Или же такой, например, сюжет: «Игумены и игумении, увлеченные строительством, подчас смущались: старец не высказывал одобрения или осуждения подобного направления в монашеской жизни, но весь уходил в полную отрешенность от всего мирского. Его, бывало, водили по стройкам, по различным хозяйствам и коровникам, он безропотно ходил и бесстрастно повторял: “Так, так, отцы и братья! Да, понятно, понятно…” Но никаких похвал не следовало. Потом, как обычно, его угощали на трапезе, старец молчал отрешенно, не участвуя в оживленных беседах о строительстве. Любил неожиданно рассказать какую-нибудь евангельскую притчу о спасении души… Некоторые считали старца “слабаком”, говоря между собой: “Он учит, что людей нужно исправлять добром! Что за ерунда? Людей нужно держать в крепкой узде, чтобы каждый знал свое место!” Но архимандрит Кирилл твердо стоял на своем».
Все эти описания создают живой, зримый образ старца. Ему малоинтересны хозяйственные вопросы и темы, не касающиеся самого главного – спасения души, любви к Богу и ближнему. Он настолько отрешен от житейской суеты, что не отвечает на любые обвинения и наговоры. Как-то раз «некая особа, наученная агентами спецслужб, лукаво и несправедливо оклеветала батюшку, целомудренного монаха, обвиняя его злостно и жестоко, не представляя никаких доказательств. Старец не думал оправдываться… Он не говорит и не делает ничего в тот самый момент, когда имя его подвергают глумлению, пресса вовсю раздувает его вымышленный позор, а ближние сомневаются и недоумевают!» Способствует же обретению такого мирного духа и светлого настроения чтение Священного Писания. Архимандрит Кирилл вспоминал, что к самой вере обратился, когда нес караульную службу в разрушенном Сталинграде в апреле 1943 года и среди развалин дома нашел Евангелие. «Евангелие стало его вторым дыханием. Иеромонах Кирилл находил время прочитать несколько строк из Святого Евангелия даже во время литургии, всегда принося его на службы, а на них молодой священник постоянно приходил первым».
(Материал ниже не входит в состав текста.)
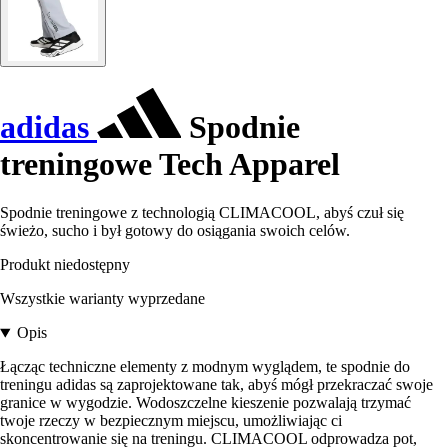
adidas
Spodnie
treningowe Tech Apparel
Spodnie treningowe z technologią CLIMACOOL, abyś czuł się
świeżo, sucho i był gotowy do osiągania swoich celów.
Produkt niedostępny
Wszystkie warianty wyprzedane
Opis
Łącząc techniczne elementy z modnym wyglądem, te spodnie do
treningu adidas są zaprojektowane tak, abyś mógł przekraczać swoje
granice w wygodzie. Wodoszczelne kieszenie pozwalają trzymać
twoje rzeczy w bezpiecznym miejscu, umożliwiając ci
skoncentrowanie się na treningu. CLIMACOOL odprowadza pot,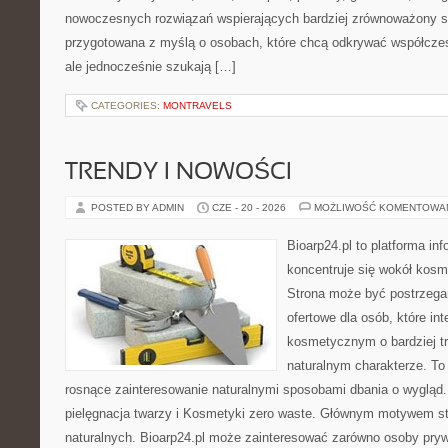
nowoczesnych rozwiązań wspierających bardziej zrównoważony sty
przygotowana z myślą o osobach, które chcą odkrywać współcz
ale jednocześnie szukają […]
CATEGORIES:
MONTRAVELS
TRENDY I NOWOŚCI
POSTED BY ADMIN
CZE - 20 - 2026
MOŻLIWOŚĆ KOMENTOWA
Bioarp24.pl to platforma in
koncentruje się wokół kos
Strona może być postrzega
ofertowe dla osób, które in
kosmetycznym o bardziej t
naturalnym charakterze. To 
rosnące zainteresowanie naturalnymi sposobami dbania o wygląd
pielęgnacja twarzy i Kosmetyki zero waste. Głównym motywem st
naturalnych. Bioarp24.pl może zainteresować zarówno osoby pryw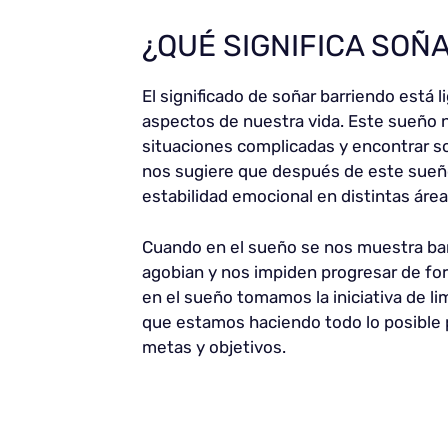
¿QUÉ SIGNIFICA SOÑ
El significado de soñar barriendo está 
aspectos de nuestra vida. Este sueño 
situaciones complicadas y encontrar s
nos sugiere que después de este sueñ
estabilidad emocional en distintas área
Cuando en el sueño se nos muestra barr
agobian y nos impiden progresar de fo
en el sueño tomamos la iniciativa de limp
que estamos haciendo todo lo posible p
metas y objetivos.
Чем-то образ старца Кирилл, созданный автором, с его теплой улыбкой, «похожей на солнечный луч», напоминает образ преподобного Серафима Саровского, который каждого приходящего ласково называл «Радость моя». Особенно их сходство усиливается ближе к концу жизнеописания. «Целый день в окне светлые облака, они словно застыли в дремлющей морозной синеве. Из слегка приоткрытой форточки – запах свежего, чистого снега. Сильно ослабевший, исхудавший, изможденный долгой болезнью, приговорившей его на все последние годы к постели, отец Кирилл всех, приходящих к нему, пока еще мог, встречал благодатной тихой улыбкой, которая как будто светила людям откуда-то с небес, полная мудрости и света, напоенная нескончаемой любовью. “Добрым людям – добрый вечер!” – мы словно еще слышим его ласковый голос». Одинакова атмосфера любви, доброжелательства и расположенности к ближнему. «На лице у батюшки мы никогда не замечали грусти или уныния. Он всегда был словно окутан атмосферой благодати, любви и скромности».
Основная идея книги, пожалуй, содержится во фразе о том, что «враждебность мира преодолевается только любовью, потому что любовь бесконечна». Цитата вполне в духе дантовской «Божественной комедии», которая завершается словами «Любовь, что движет солнце и светила». Но если круги ада у Данте (будем честными) представлены как-то живописнее и ярче, чем райские сферы – то книга про архимандрита Кирилла (Павлова) приобщает нас к редкой и непростой теме: возможности соприкоснуться с Божественным Откровением уже здесь и сейчас. И такая возможность есть у каждого.